After touching at various places, in one of which they were lucky enough to find and release a Spanish captive named Geronimo de Aguilar, who had been wrecked on the Yucatan coast while on a voyage from the Spanish settlement in Darien and had been taken captive by the Mayas and held for several years. The hospitable Mayas had eaten most of the expedition. There were then but two alive. One had renounced his religion, married a Maya woman, and had been elected chieftain of the tribe, and accordingly refused to join Cortes. Aguilar was unfettered and glad of the opportunity. During his sojourn among the Mayas he had learned to speak their language fluently.
After landing at Tabasco on Good Friday, there was a great battle with the warlike inhabitants of that section, a battle which resulted in the complete discomfiture of the Tabascans. The artillery did much to bring this about, but was not especially terrifying to the aborigines because they crowded in such numbers around the Spaniards, and made such terrific outcries, beating on their drums the while, that they drowned out the noise of the cannonade; but when Cortes at the head of the horsemen sallied out from the woods, and fell upon them, the strange, terrifying spectacle presented by these mail-clad monsters and demons, took the heart out of the Tabascans, and they abandoned the contest, leaving, so the chroniclers say, countless numbers dead upon the field.
They knew when they had had enough, and immediately thereafter, they sued for peace. Cortes was graciously pleased to grant their request, and to accept as a peace-offering a score of slaves. Among them was Malinal. In the allotment of the slaves among the officers, she fell to the share of Alonzo de Puerto Carrero from whom Cortes speedily acquired her.
Of all the Indians present with Cortes, Malinal alone could speak two languages. The Tabascans spoke a sort of degenerate Maya, with which, as she had lived among them so long, she was of course perfectly familiar, at the same time she had not forgotten her native Mexican. It would have been impossible for Cortes to have communicated with the Mexicans without Malinal, for Aguilar could turn Spanish into Maya, and Malinal could turn Maya into Mexican. This means of communication, round about though it might be, was at once established. The intervention of Aguilar soon became unnecessary, for Malinal presently learned to speak pure Castilian with fluency and grace. She received instruction from the worthy priests who accompanied the expedition and was baptised under the name of Marina, and it is by that name that she is known in history. Her eminence is even greater than that unfortunate Florinda, whose father, to revenge her mistreatment by King Roderick, the Goth, sold Spain to Tarik, the Saracen, so many centuries before.
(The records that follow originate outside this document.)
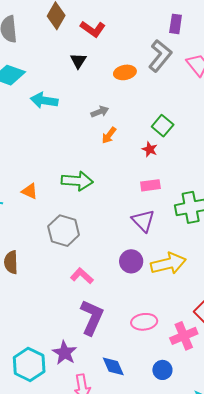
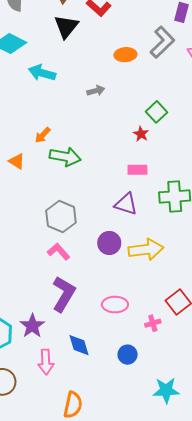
black triangle: (78, 61) -> (66, 26), moved, size x1.5
orange arrow: (109, 135) -> (43, 135), moved
purple triangle: (143, 221) -> (126, 204), turned -35
gray hexagon: (64, 231) -> (61, 217), moved
pink cross: (184, 336) -> (153, 323), size x0.6

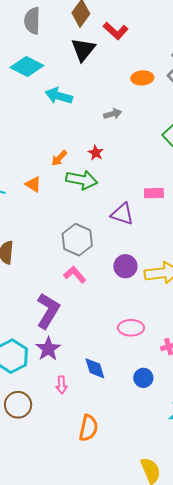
red star: (141, 134) -> (96, 153), moved
purple triangle: (126, 204) -> (122, 214), moved
purple L-shape: (64, 294) -> (48, 311), moved
pink arrow: (46, 362) -> (62, 385), size x0.7

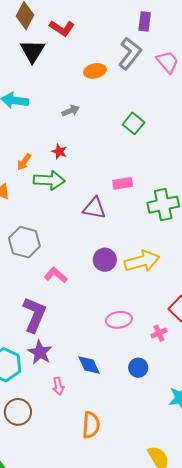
gray hexagon: (77, 240) -> (24, 242), moved

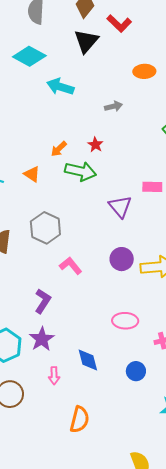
purple triangle: (94, 208) -> (120, 207), turned 30
purple L-shape: (34, 315) -> (43, 301), size x0.7

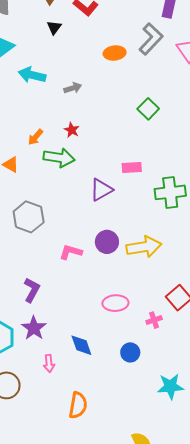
black triangle: (86, 41) -> (54, 28), size x0.6
gray arrow: (114, 106) -> (73, 88), moved
purple triangle: (120, 207) -> (101, 190), turned 45
pink L-shape: (71, 266) -> (71, 252), moved, turned -30

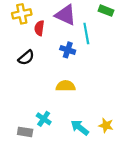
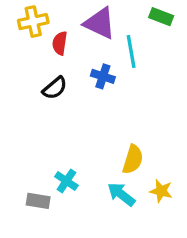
black semicircle: (26, 58) -> (55, 88), moved
yellow semicircle: (66, 86) -> (133, 159), moved, turned 108

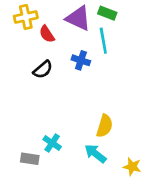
green rectangle: (161, 17) -> (107, 13), moved
red semicircle: (60, 43) -> (47, 34), turned -42
yellow star: (161, 191) -> (132, 167), moved

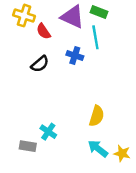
yellow cross: (26, 17) -> (24, 16), turned 30
cyan arrow: (95, 154) -> (98, 149), moved

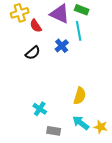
yellow cross: (24, 16) -> (20, 13), turned -36
blue cross: (75, 55) -> (62, 46), turned 32
gray rectangle: (28, 146) -> (54, 131), moved

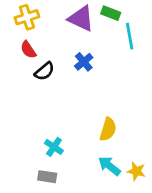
red semicircle: (36, 26) -> (28, 50), moved
cyan line: (79, 31) -> (130, 36), moved
gray rectangle: (54, 131) -> (47, 177), moved

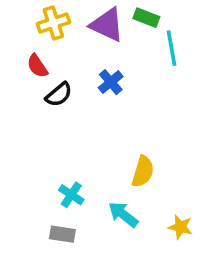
yellow cross: (27, 17) -> (53, 23), moved
cyan arrow: (109, 166) -> (123, 214), moved

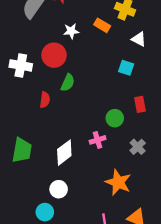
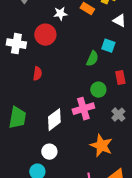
green semicircle: (68, 83) -> (92, 59), moved
pink cross: (98, 140) -> (83, 109), size x1.5

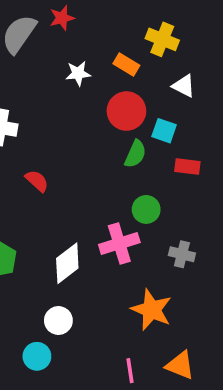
red circle: (45, 35) -> (126, 111), moved
red semicircle: (37, 74) -> (37, 181), turned -56
red rectangle: (120, 78) -> (187, 167), moved, turned -72
gray cross: (118, 115) -> (182, 254), turned -32

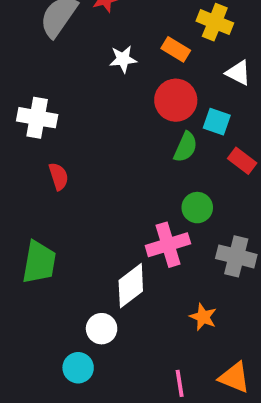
red rectangle: (187, 167) -> (242, 161), turned 30
red semicircle: (37, 181) -> (59, 176), moved, turned 30
gray cross: (182, 254) -> (236, 256), size x1.4
white diamond: (67, 263) -> (131, 286), moved
orange star: (151, 310) -> (203, 317), size x0.6

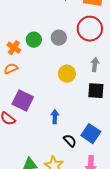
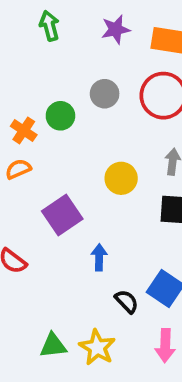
gray circle: (59, 38) -> (105, 94), moved
purple square: (23, 101) -> (62, 215), moved, turned 30

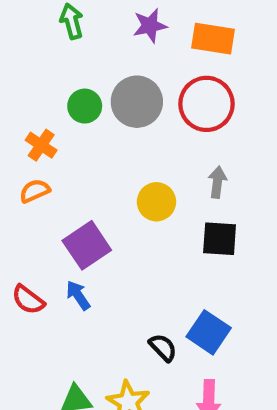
gray circle: (105, 94) -> (137, 102), size x1.5
green circle: (60, 116) -> (85, 106), moved
blue arrow: (99, 257) -> (78, 295), moved, turned -35

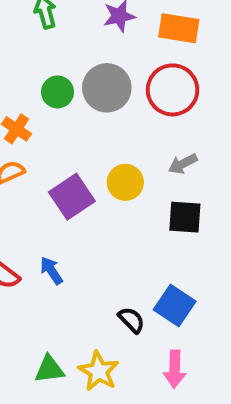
gray arrow: (217, 182) -> (183, 164), turned -124
purple square: (87, 245) -> (72, 197), moved

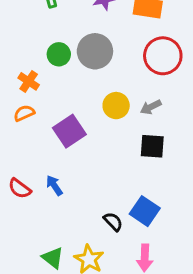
red circle: (173, 90) -> (163, 56), moved
yellow circle: (125, 182) -> (116, 106), moved
green triangle: (49, 369) -> (53, 258), turned 45

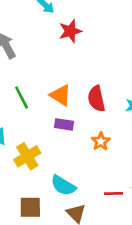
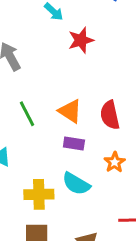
yellow cross: (27, 156) -> (39, 194), moved, turned 30
cyan semicircle: (63, 186) -> (76, 184), moved

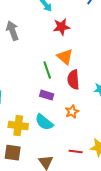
orange triangle: (70, 111) -> (65, 57), moved
green line: (27, 114) -> (47, 70), moved

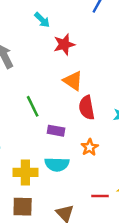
green line: (47, 70) -> (33, 106), moved
cyan semicircle: (44, 122) -> (57, 164), turned -30

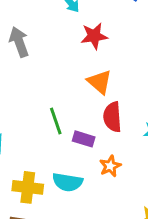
green line: (33, 106) -> (56, 121), moved
purple rectangle: (56, 131) -> (84, 139), moved

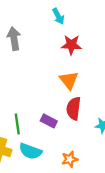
green line: (56, 121) -> (17, 124), moved
orange star: (110, 166) -> (70, 159), moved

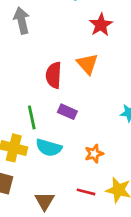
red star: (71, 45) -> (101, 25), moved, turned -30
red semicircle: (74, 108) -> (54, 75), moved

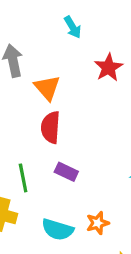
orange triangle: (87, 64) -> (47, 88), moved
cyan semicircle: (49, 148) -> (58, 230), moved

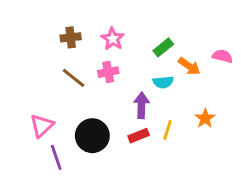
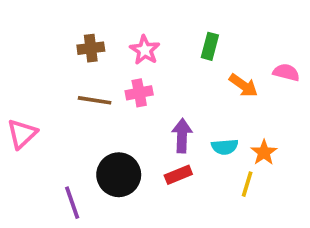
green rectangle: (163, 47) -> (210, 46), moved, turned -36
brown line: (73, 78) -> (95, 100), turned -30
cyan semicircle: (163, 82) -> (225, 147), moved
pink triangle: (42, 126) -> (22, 134), moved
yellow line: (168, 130) -> (247, 184), moved

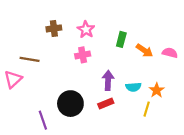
green rectangle: (210, 46) -> (121, 39), moved
pink semicircle: (286, 72) -> (170, 53), moved
brown line: (95, 100) -> (30, 59), moved

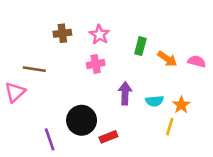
red rectangle: (106, 104) -> (108, 137), moved

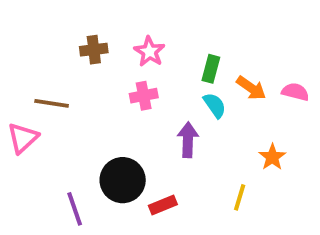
cyan semicircle: (154, 101) -> (215, 105), moved, turned -120
yellow line: (170, 127) -> (240, 197), moved

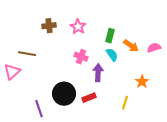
pink semicircle: (295, 92) -> (154, 48), turned -32
pink cross: (144, 96) -> (81, 57), moved, turned 32
red rectangle: (163, 205) -> (89, 98), moved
Marina learnt among other things to love Cortes, whose fortunes she followed and whom she served with an absolute, unquestioning, blind devotion and fidelity until the end. So absolute was this attachment of hers that Cortes became known to the Aztecs as the Lord of Marina. The Aztecs could not pronounce the letter R. Marina was therefore changed to Malina, which curiously enough was nearly her original name. The word "Tzin" is the Aztec name for Lord, consequently Cortes was called Malintzin, or more shortly Malinche, meaning, as has been stated, the Lord of Malina.
Sir Arthur Helps has this to say of her: "Indeed her fidelity was assured by the love which she bore her master. Bernal Diaz says that she was handsome, clever, and eager to be useful (one that will have an oar in every boat), and she looked the great lady that she was.